### Assigned task
Pictures in the material below are to be left out, and only the lines from the line with "February 19, 2025 • 07:00 PM UTC •" up to and including the line with "Letters Before the Wave" are to be written out exactly.

### Data to examine
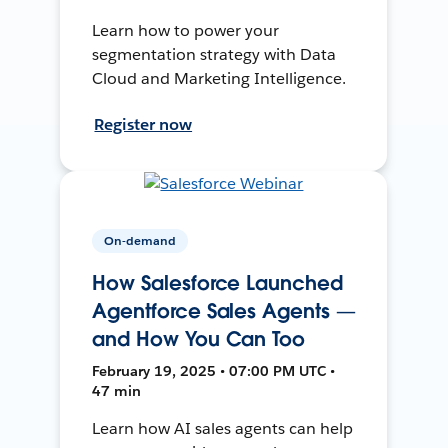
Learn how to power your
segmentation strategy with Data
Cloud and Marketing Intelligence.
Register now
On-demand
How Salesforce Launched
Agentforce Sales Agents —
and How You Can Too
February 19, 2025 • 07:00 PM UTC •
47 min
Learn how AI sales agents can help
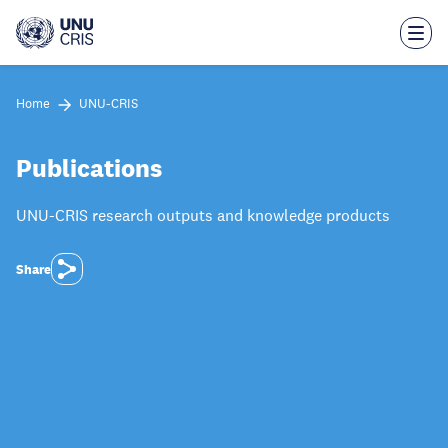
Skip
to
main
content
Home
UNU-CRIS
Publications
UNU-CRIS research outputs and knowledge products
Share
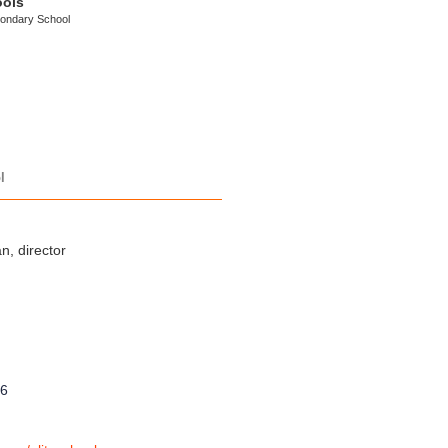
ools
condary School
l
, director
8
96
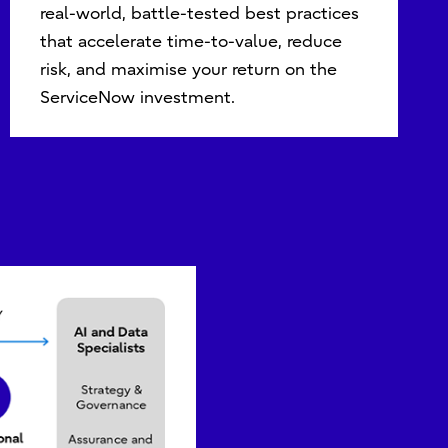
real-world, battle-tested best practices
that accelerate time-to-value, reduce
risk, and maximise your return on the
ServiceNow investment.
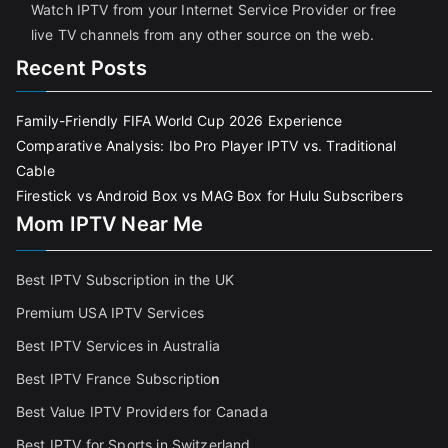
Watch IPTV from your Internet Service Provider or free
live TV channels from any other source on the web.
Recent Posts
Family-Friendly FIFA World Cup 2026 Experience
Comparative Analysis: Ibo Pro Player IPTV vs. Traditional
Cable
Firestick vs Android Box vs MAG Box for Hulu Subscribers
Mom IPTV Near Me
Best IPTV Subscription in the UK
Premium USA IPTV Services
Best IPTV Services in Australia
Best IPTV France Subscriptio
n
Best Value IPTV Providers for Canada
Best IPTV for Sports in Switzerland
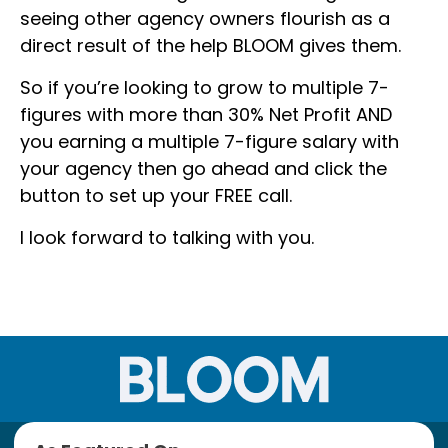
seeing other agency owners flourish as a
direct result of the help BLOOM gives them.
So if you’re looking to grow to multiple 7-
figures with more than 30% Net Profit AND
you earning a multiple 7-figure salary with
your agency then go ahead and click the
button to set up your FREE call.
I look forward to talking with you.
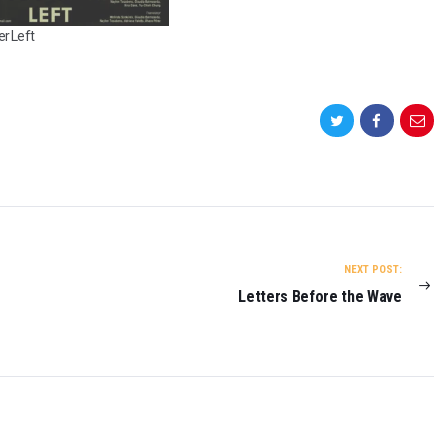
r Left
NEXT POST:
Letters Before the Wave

--

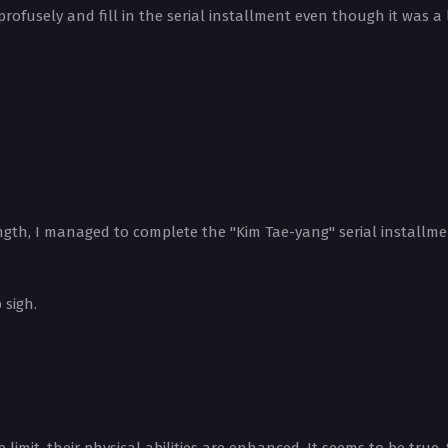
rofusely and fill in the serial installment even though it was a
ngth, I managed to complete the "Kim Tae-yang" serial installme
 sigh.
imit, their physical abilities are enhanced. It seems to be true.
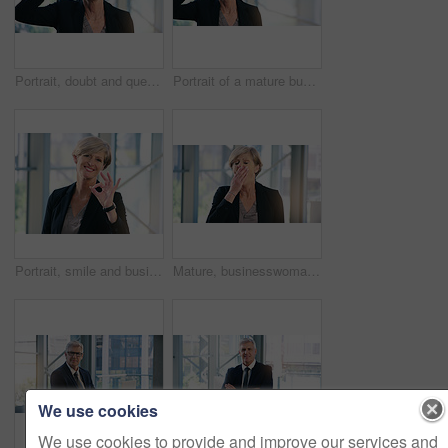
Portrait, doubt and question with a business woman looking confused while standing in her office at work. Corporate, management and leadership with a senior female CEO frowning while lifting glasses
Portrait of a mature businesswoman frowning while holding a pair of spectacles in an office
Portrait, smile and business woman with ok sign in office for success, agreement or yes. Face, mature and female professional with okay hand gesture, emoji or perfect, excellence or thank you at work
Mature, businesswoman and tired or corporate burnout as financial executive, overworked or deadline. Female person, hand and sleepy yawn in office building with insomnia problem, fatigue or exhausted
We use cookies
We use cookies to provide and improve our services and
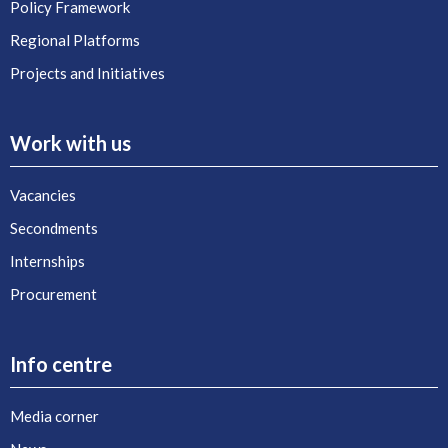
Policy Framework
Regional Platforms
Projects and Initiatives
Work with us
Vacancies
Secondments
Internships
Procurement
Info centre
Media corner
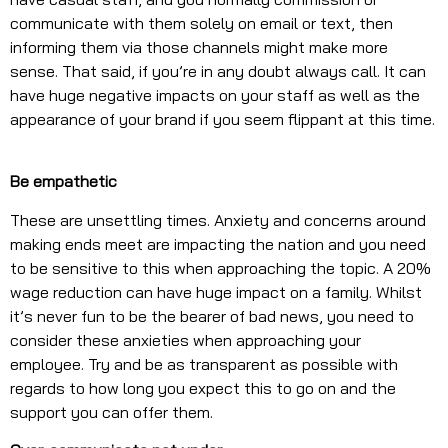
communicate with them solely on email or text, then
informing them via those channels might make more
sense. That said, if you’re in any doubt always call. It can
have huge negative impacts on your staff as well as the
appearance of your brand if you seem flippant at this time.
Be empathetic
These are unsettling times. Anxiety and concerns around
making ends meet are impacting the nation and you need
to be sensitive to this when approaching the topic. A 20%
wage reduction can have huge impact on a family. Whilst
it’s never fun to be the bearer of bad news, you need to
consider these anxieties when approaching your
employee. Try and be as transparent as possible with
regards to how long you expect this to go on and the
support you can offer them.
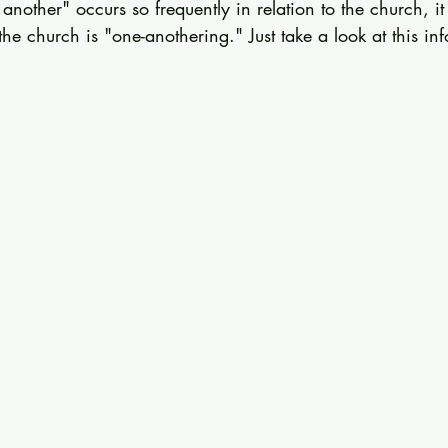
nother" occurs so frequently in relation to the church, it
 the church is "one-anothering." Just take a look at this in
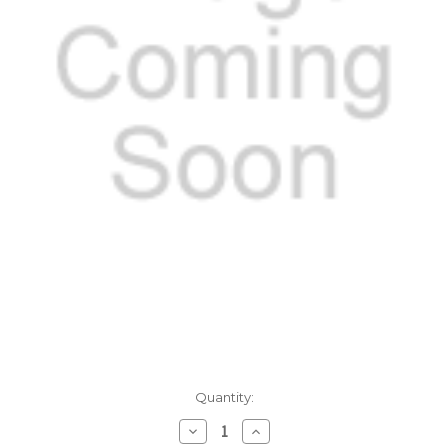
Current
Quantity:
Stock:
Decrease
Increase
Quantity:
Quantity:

### Solution below
February 19, 2025 • 07:00 PM UTC •
47 min
Learn how AI sales agents can help
Skip
to
main
content
Home
UNU-CRIS
Publications
UNU-CRIS research outputs and knowledge products
Share
ools
condary School
l
, director
8
96
real-world, battle-tested best practices
that accelerate time-to-value, reduce
risk, and maximise your return on the
ServiceNow investment.
Watch IPTV from your Internet Service Provider or free
live TV channels from any other source on the web.
Recent Posts
Family-Friendly FIFA World Cup 2026 Experience
Comparative Analysis: Ibo Pro Player IPTV vs. Traditional
Cable
Firestick vs Android Box vs MAG Box for Hulu Subscribers
Mom IPTV Near Me
Best IPTV Subscription in the UK
Premium USA IPTV Services
Best IPTV Services in Australia
Best IPTV France Subscriptio
n
Best Value IPTV Providers for Canada
Best IPTV for Sports in Switzerland
seeing other agency owners flourish as a
direct result of the help BLOOM gives them.
So if you’re looking to grow to multiple 7-
figures with more than 30% Net Profit AND
you earning a multiple 7-figure salary with
your agency then go ahead and click the
button to set up your FREE call.
I look forward to talking with you.
r Left
NEXT POST:
Letters Before the Wave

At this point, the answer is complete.